Monday, September 10, 2012

Mind the Gap

I was in Class VI when I chanced upon ‘Room on the Roof’ by Ruskin Bond. The book belonged to an older cousin who had it as her school text in Class X. I read it in one ecstatic gulp that lasted a little over an hour. For days afterwards, I fantasized about growing up to be this writer who lived in the hills of Dehradun, met fascinating characters and wrote about them.

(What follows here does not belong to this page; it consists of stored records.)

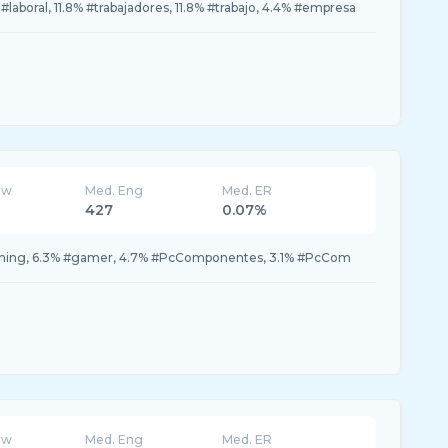
#laboral, 11.8% #trabajadores, 11.8% #trabajo, 4.4% #empresa
ew
Med. Eng
Med. ER
427
0.07%
aming, 6.3% #gamer, 4.7% #PcComponentes, 3.1% #PcCom
ew
Med. Eng
Med. ER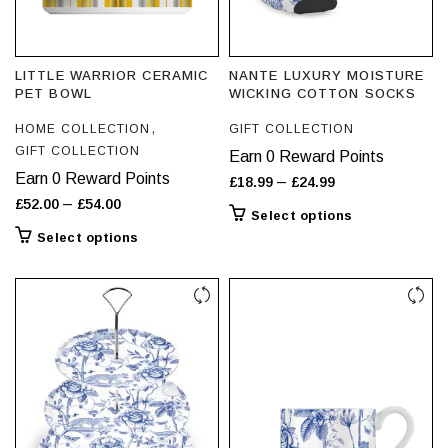
LITTLE WARRIOR CERAMIC
NANTE LUXURY MOISTURE
PET BOWL
WICKING COTTON SOCKS
,
HOME COLLECTION
GIFT COLLECTION
GIFT COLLECTION
Earn 0 Reward Points
Earn 0 Reward Points
Price
–
£
18.99
£
24.99
Price
–
£
52.00
£
54.00
range:
This
Select options
range:
£18.99
This
product
Select options
£52.00
through
product
has
through
has
£24.99
multiple
£54.00
multiple
variants.
variants.
The
The
options
options
may
may
be
be
chosen
chosen
on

A good thirty years later, my son’s English teacher was delighted to hear we had been to Bond’s home town to meet him and he was asked to work on a collage with the author and his stories as the theme. Coincidentally, my son also happened to be in Class VI at that time. I hope I am not in a minority when I say Bond is the most influential Indian writer of our times for all those who have had the privilege of being educated in English in post independent India although I have never come across any power list that features him. Margaret Thatcher once famously remarked 'Power is like being a lady. If you have to tell people you are, you aren’t.'

Power lists and the legitimacy of those who feature in it are not the only disagreement I have with Shashi’s Deshpande’s recent piece in The Hindu on the waning influence of artists and writers titled ‘The Case of the Missing Artists.’ Deshpande raises many pertinent issues. When she says ‘There are no debates about ideas, only controversies, often created by the media itself,’ we can instantly relate it to how the Jaipur Literary Festival was hijacked by the absence of Salman Rushdie this year.

However I don’t agree with Deshpande when she laments the dumbing down of language and literature in India and the gap widening between serious and popular works and their creators. This division has always existed world over. The gap is very much present between Ian Mcewan and Jeffery Archer in UK. In India, regional literature has always had this gap. I grew up in Bihar and read as many books in Hindi as in English and knew even in those early years that there was a difference between the works of a Gulshan Nanda and a Manu Bhandari. It didn’t stop me from reading both the authors just as I dug into a James Hadley Chase thriller and Gone with the Wind with equal relish.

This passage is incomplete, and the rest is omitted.